*Task instructions:* Output nothing but the lines from the line with "serbest avukatlık yaptı.Uluslararası" through the end of the listing below, both ends included.

*Data for review:*
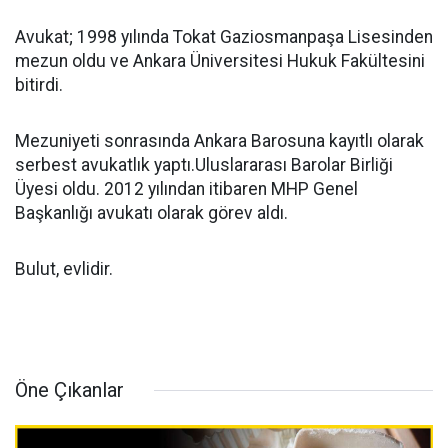
Avukat; 1998 yılında Tokat Gaziosmanpaşa Lisesinden
mezun oldu ve Ankara Üniversitesi Hukuk Fakültesini
bitirdi.
Mezuniyeti sonrasında Ankara Barosuna kayıtlı olarak
serbest avukatlık yaptı.Uluslararası Barolar Birliği
Üyesi oldu. 2012 yılından itibaren MHP Genel
Başkanlığı avukatı olarak görev aldı.
Bulut, evlidir.
Öne Çıkanlar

*Written solution:*
serbest avukatlık yaptı.Uluslararası Barolar Birliği
Üyesi oldu. 2012 yılından itibaren MHP Genel
Başkanlığı avukatı olarak görev aldı.
Bulut, evlidir.
Öne Çıkanlar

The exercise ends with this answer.